— What you need to do —
Output the entries exactly as they appear. Pictures should not be included.
#### Study material
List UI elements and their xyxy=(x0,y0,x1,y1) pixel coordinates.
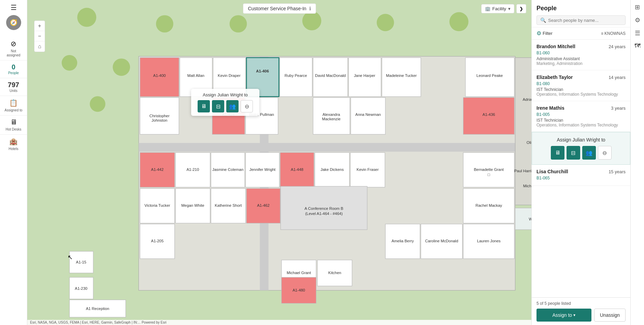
person-title: IST Technician xyxy=(536,87,626,92)
assign-desk-button[interactable]: 🖥 xyxy=(198,100,210,112)
person-years: 15 years xyxy=(609,169,626,174)
person-title: IST Technician xyxy=(536,118,626,123)
person-name: Lisa Churchill xyxy=(536,169,568,174)
layers-icon[interactable]: ⊞ xyxy=(635,3,640,11)
svg-text:Jake Dickens: Jake Dickens xyxy=(320,167,344,172)
hot-desks-icon: 🖥 xyxy=(10,118,17,126)
zoom-in-button[interactable]: + xyxy=(34,21,45,31)
person-years: 14 years xyxy=(609,75,626,80)
phase-title: Customer Service Phase-In ℹ xyxy=(243,3,316,14)
knownas-button[interactable]: ≡ KNOWNAS xyxy=(601,31,626,36)
person-room: B1-005 xyxy=(536,112,626,117)
search-icon: 🔍 xyxy=(540,17,546,23)
facility-button[interactable]: 🏢 Facility ▾ xyxy=(481,4,514,13)
map-zoom-controls: + − ⌂ xyxy=(34,21,45,52)
person-card-lisa-churchill[interactable]: Lisa Churchill 15 years B1-065 xyxy=(532,165,630,186)
right-panel: People 🔍 ⚙ Filter ≡ KNOWNAS Brandon Mitc… xyxy=(531,0,630,325)
people-count-text: 5 of 5 people listed xyxy=(536,301,626,306)
svg-text:Amelia Berry: Amelia Berry xyxy=(391,239,414,243)
hotels-icon: 🏨 xyxy=(9,137,18,146)
filter-bar: ⚙ Filter ≡ KNOWNAS xyxy=(532,27,630,40)
assign-to-chevron-icon: ▾ xyxy=(573,313,575,317)
assign-card-people-button[interactable]: 👥 xyxy=(582,146,596,160)
tree xyxy=(62,55,77,71)
assign-to-button[interactable]: Assign to ▾ xyxy=(536,309,591,322)
people-list: Brandon Mitchell 24 years B1-060 Adminis… xyxy=(532,40,630,297)
facility-dropdown-icon: ▾ xyxy=(508,6,511,11)
search-input[interactable] xyxy=(548,18,622,23)
bottom-bar: 5 of 5 people listed Assign to ▾ Unassig… xyxy=(532,297,630,325)
svg-text:Ruby Pearce: Ruby Pearce xyxy=(285,73,307,78)
sidebar-item-hotels[interactable]: 🏨 Hotels xyxy=(0,135,27,154)
menu-icon[interactable]: ☰ xyxy=(11,3,17,12)
list-icon[interactable]: ☰ xyxy=(635,29,640,37)
person-name: Elizabeth Taylor xyxy=(536,75,573,80)
facility-label: Facility xyxy=(492,6,506,11)
filter-icon: ⚙ xyxy=(536,30,541,37)
svg-text:Bernadette Grant: Bernadette Grant xyxy=(474,167,504,172)
svg-text:Matt Allan: Matt Allan xyxy=(187,73,204,78)
svg-text:Anna Newman: Anna Newman xyxy=(355,112,381,117)
svg-text:Jennifer Wright: Jennifer Wright xyxy=(249,167,276,172)
assign-card-desk-button[interactable]: 🖥 xyxy=(551,146,564,160)
person-years: 3 years xyxy=(611,106,626,111)
svg-text:David MacDonald: David MacDonald xyxy=(315,73,346,78)
assign-people-button[interactable]: 👥 xyxy=(226,100,239,112)
info-icon[interactable]: ℹ xyxy=(309,6,311,11)
sidebar-item-units[interactable]: 797 Units xyxy=(0,78,27,96)
map-icon[interactable]: 🗺 xyxy=(634,42,641,50)
sidebar-item-assigned-to[interactable]: 📋 Assigned to xyxy=(0,96,27,116)
svg-text:A1-210: A1-210 xyxy=(187,167,199,172)
svg-text:Paul Harris: Paul Harris xyxy=(514,169,531,173)
svg-text:A1-442: A1-442 xyxy=(151,167,164,172)
assign-table-button[interactable]: ⊟ xyxy=(212,100,224,112)
facility-icon: 🏢 xyxy=(485,6,490,11)
svg-text:Kitchen: Kitchen xyxy=(328,271,341,275)
filter-button[interactable]: ⚙ Filter xyxy=(536,30,553,37)
map-assign-popup: Assign Julian Wright to 🖥 ⊟ 👥 ⊖ xyxy=(191,89,259,116)
svg-text:Kevin Fraser: Kevin Fraser xyxy=(357,167,379,172)
svg-text:Oliver Berry: Oliver Berry xyxy=(527,140,531,145)
expand-button[interactable]: ❯ xyxy=(516,4,526,13)
phase-title-text: Customer Service Phase-In xyxy=(248,6,306,11)
svg-text:Alexandra: Alexandra xyxy=(323,112,340,117)
svg-text:Michael Langdo: Michael Langdo xyxy=(523,184,531,188)
settings-icon[interactable]: ⚙ xyxy=(635,16,640,24)
svg-text:Johnston: Johnston xyxy=(152,118,167,122)
floor-plan-svg[interactable]: A1-400 Matt Allan Kevin Draper A1-406 Ru… xyxy=(27,0,531,325)
svg-text:Lauren Jones: Lauren Jones xyxy=(477,239,501,243)
unassign-button[interactable]: Unassign xyxy=(594,309,626,322)
sidebar-item-people[interactable]: 0 People xyxy=(0,60,27,78)
filter-label: Filter xyxy=(543,31,553,36)
svg-text:Victoria Tucker: Victoria Tucker xyxy=(144,203,170,207)
sidebar-item-not-assigned[interactable]: ⊘ Notassigned xyxy=(0,37,27,60)
home-button[interactable]: ⌂ xyxy=(34,41,45,52)
right-building xyxy=(515,58,531,205)
person-room: B1-065 xyxy=(536,176,626,180)
svg-text:Caroline McDonald: Caroline McDonald xyxy=(425,239,458,243)
person-card-brandon-mitchell[interactable]: Brandon Mitchell 24 years B1-060 Adminis… xyxy=(532,40,630,70)
sidebar-item-hot-desks[interactable]: 🖥 Hot Desks xyxy=(0,116,27,135)
search-box[interactable]: 🔍 xyxy=(536,15,626,25)
compass-button[interactable]: 🧭 xyxy=(6,15,21,30)
not-assigned-label: Notassigned xyxy=(6,49,20,57)
map-assign-title: Assign Julian Wright to xyxy=(196,92,255,97)
svg-text:A1-205: A1-205 xyxy=(151,239,164,243)
assign-card-remove-button[interactable]: ⊖ xyxy=(598,146,612,160)
people-label: People xyxy=(8,71,19,75)
map-area[interactable]: Customer Service Phase-In ℹ 🏢 Facility ▾… xyxy=(27,0,531,325)
person-dept: Operations, Information Systems Technolo… xyxy=(536,92,626,97)
svg-text:Rachel Mackay: Rachel Mackay xyxy=(475,203,502,207)
map-assign-actions: 🖥 ⊟ 👥 ⊖ xyxy=(196,100,255,112)
assign-remove-button[interactable]: ⊖ xyxy=(241,100,253,112)
person-room: B1-080 xyxy=(536,81,626,86)
bottom-actions: Assign to ▾ Unassign xyxy=(536,309,626,322)
person-card-irene-mathis[interactable]: Irene Mathis 3 years B1-005 IST Technici… xyxy=(532,101,630,132)
svg-text:Christopher: Christopher xyxy=(149,114,170,118)
far-right-panel: ⊞ ⚙ ☰ 🗺 xyxy=(630,0,644,325)
zoom-out-button[interactable]: − xyxy=(34,31,45,41)
right-panel-title: People xyxy=(536,5,626,12)
person-card-elizabeth-taylor[interactable]: Elizabeth Taylor 14 years B1-080 IST Tec… xyxy=(532,70,630,101)
assign-card-table-button[interactable]: ⊟ xyxy=(567,146,580,160)
assigned-to-label: Assigned to xyxy=(4,108,22,112)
########
— Result below —
List UI elements and their xyxy=(x0,y0,x1,y1) pixel coordinates.
person-title: IST Technician xyxy=(536,87,626,92)
assign-desk-button[interactable]: 🖥 xyxy=(198,100,210,112)
person-years: 15 years xyxy=(609,169,626,174)
person-title: IST Technician xyxy=(536,118,626,123)
person-name: Lisa Churchill xyxy=(536,169,568,174)
layers-icon[interactable]: ⊞ xyxy=(635,3,640,11)
svg-text:Jake Dickens: Jake Dickens xyxy=(320,167,344,172)
hot-desks-icon: 🖥 xyxy=(10,118,17,126)
zoom-in-button[interactable]: + xyxy=(34,21,45,31)
person-years: 14 years xyxy=(609,75,626,80)
phase-title: Customer Service Phase-In ℹ xyxy=(243,3,316,14)
knownas-button[interactable]: ≡ KNOWNAS xyxy=(601,31,626,36)
person-room: B1-005 xyxy=(536,112,626,117)
search-icon: 🔍 xyxy=(540,17,546,23)
facility-button[interactable]: 🏢 Facility ▾ xyxy=(481,4,514,13)
map-zoom-controls: + − ⌂ xyxy=(34,21,45,52)
person-card-lisa-churchill[interactable]: Lisa Churchill 15 years B1-065 xyxy=(532,165,630,186)
right-panel: People 🔍 ⚙ Filter ≡ KNOWNAS Brandon Mitc… xyxy=(531,0,630,325)
people-count-text: 5 of 5 people listed xyxy=(536,301,626,306)
svg-text:Amelia Berry: Amelia Berry xyxy=(391,239,414,243)
hotels-icon: 🏨 xyxy=(9,137,18,146)
filter-bar: ⚙ Filter ≡ KNOWNAS xyxy=(532,27,630,40)
assign-to-chevron-icon: ▾ xyxy=(573,313,575,317)
assign-card-people-button[interactable]: 👥 xyxy=(582,146,596,160)
tree xyxy=(62,55,77,71)
assign-to-button[interactable]: Assign to ▾ xyxy=(536,309,591,322)
people-list: Brandon Mitchell 24 years B1-060 Adminis… xyxy=(532,40,630,297)
facility-dropdown-icon: ▾ xyxy=(508,6,511,11)
search-input[interactable] xyxy=(548,18,622,23)
bottom-bar: 5 of 5 people listed Assign to ▾ Unassig… xyxy=(532,297,630,325)
svg-text:Ruby Pearce: Ruby Pearce xyxy=(285,73,307,78)
sidebar-item-hotels[interactable]: 🏨 Hotels xyxy=(0,135,27,154)
menu-icon[interactable]: ☰ xyxy=(11,3,17,12)
list-icon[interactable]: ☰ xyxy=(635,29,640,37)
person-name: Elizabeth Taylor xyxy=(536,75,573,80)
facility-label: Facility xyxy=(492,6,506,11)
filter-icon: ⚙ xyxy=(536,30,541,37)
svg-text:Bernadette Grant: Bernadette Grant xyxy=(474,167,504,172)
svg-text:Matt Allan: Matt Allan xyxy=(187,73,204,78)
svg-text:Anna Newman: Anna Newman xyxy=(355,112,381,117)
svg-text:Jennifer Wright: Jennifer Wright xyxy=(249,167,276,172)
assign-card-desk-button[interactable]: 🖥 xyxy=(551,146,564,160)
person-years: 3 years xyxy=(611,106,626,111)
svg-text:David MacDonald: David MacDonald xyxy=(315,73,346,78)
assign-people-button[interactable]: 👥 xyxy=(226,100,239,112)
info-icon[interactable]: ℹ xyxy=(309,6,311,11)
sidebar-item-units[interactable]: 797 Units xyxy=(0,78,27,96)
map-icon[interactable]: 🗺 xyxy=(634,42,641,50)
sidebar-item-assigned-to[interactable]: 📋 Assigned to xyxy=(0,96,27,116)
svg-text:A1-210: A1-210 xyxy=(187,167,199,172)
svg-text:Paul Harris: Paul Harris xyxy=(514,169,531,173)
svg-text:A1-442: A1-442 xyxy=(151,167,164,172)
assign-table-button[interactable]: ⊟ xyxy=(212,100,224,112)
facility-icon: 🏢 xyxy=(485,6,490,11)
svg-text:Kitchen: Kitchen xyxy=(328,271,341,275)
filter-button[interactable]: ⚙ Filter xyxy=(536,30,553,37)
map-assign-popup: Assign Julian Wright to 🖥 ⊟ 👥 ⊖ xyxy=(191,89,259,116)
svg-text:Kevin Fraser: Kevin Fraser xyxy=(357,167,379,172)
svg-text:Oliver Berry: Oliver Berry xyxy=(527,140,531,145)
expand-button[interactable]: ❯ xyxy=(516,4,526,13)
phase-title-text: Customer Service Phase-In xyxy=(248,6,306,11)
svg-text:Alexandra: Alexandra xyxy=(323,112,340,117)
svg-text:Michael Langdo: Michael Langdo xyxy=(523,184,531,188)
settings-icon[interactable]: ⚙ xyxy=(635,16,640,24)
svg-text:Johnston: Johnston xyxy=(152,118,167,122)
floor-plan-svg[interactable]: A1-400 Matt Allan Kevin Draper A1-406 Ru… xyxy=(27,0,531,325)
svg-text:Lauren Jones: Lauren Jones xyxy=(477,239,501,243)
unassign-button[interactable]: Unassign xyxy=(594,309,626,322)
sidebar-item-people[interactable]: 0 People xyxy=(0,60,27,78)
filter-label: Filter xyxy=(543,31,553,36)
svg-text:Victoria Tucker: Victoria Tucker xyxy=(144,203,170,207)
sidebar-item-not-assigned[interactable]: ⊘ Notassigned xyxy=(0,37,27,60)
home-button[interactable]: ⌂ xyxy=(34,41,45,52)
right-building xyxy=(515,58,531,205)
person-room: B1-065 xyxy=(536,176,626,180)
svg-text:Caroline McDonald: Caroline McDonald xyxy=(425,239,458,243)
person-card-brandon-mitchell[interactable]: Brandon Mitchell 24 years B1-060 Adminis… xyxy=(532,40,630,70)
sidebar-item-hot-desks[interactable]: 🖥 Hot Desks xyxy=(0,116,27,135)
search-box[interactable]: 🔍 xyxy=(536,15,626,25)
compass-button[interactable]: 🧭 xyxy=(6,15,21,30)
not-assigned-label: Notassigned xyxy=(6,49,20,57)
map-assign-title: Assign Julian Wright to xyxy=(196,92,255,97)
svg-text:A1-205: A1-205 xyxy=(151,239,164,243)
assign-card-remove-button[interactable]: ⊖ xyxy=(598,146,612,160)
people-label: People xyxy=(8,71,19,75)
map-area[interactable]: Customer Service Phase-In ℹ 🏢 Facility ▾… xyxy=(27,0,531,325)
person-dept: Operations, Information Systems Technolo… xyxy=(536,92,626,97)
svg-text:Rachel Mackay: Rachel Mackay xyxy=(475,203,502,207)
map-assign-actions: 🖥 ⊟ 👥 ⊖ xyxy=(196,100,255,112)
assign-remove-button[interactable]: ⊖ xyxy=(241,100,253,112)
person-room: B1-080 xyxy=(536,81,626,86)
bottom-actions: Assign to ▾ Unassign xyxy=(536,309,626,322)
person-card-irene-mathis[interactable]: Irene Mathis 3 years B1-005 IST Technici… xyxy=(532,101,630,132)
svg-text:Christopher: Christopher xyxy=(149,114,170,118)
far-right-panel: ⊞ ⚙ ☰ 🗺 xyxy=(630,0,644,325)
zoom-out-button[interactable]: − xyxy=(34,31,45,41)
right-panel-title: People xyxy=(536,5,626,12)
person-card-elizabeth-taylor[interactable]: Elizabeth Taylor 14 years B1-080 IST Tec… xyxy=(532,70,630,101)
assign-card-table-button[interactable]: ⊟ xyxy=(567,146,580,160)
assigned-to-label: Assigned to xyxy=(4,108,22,112)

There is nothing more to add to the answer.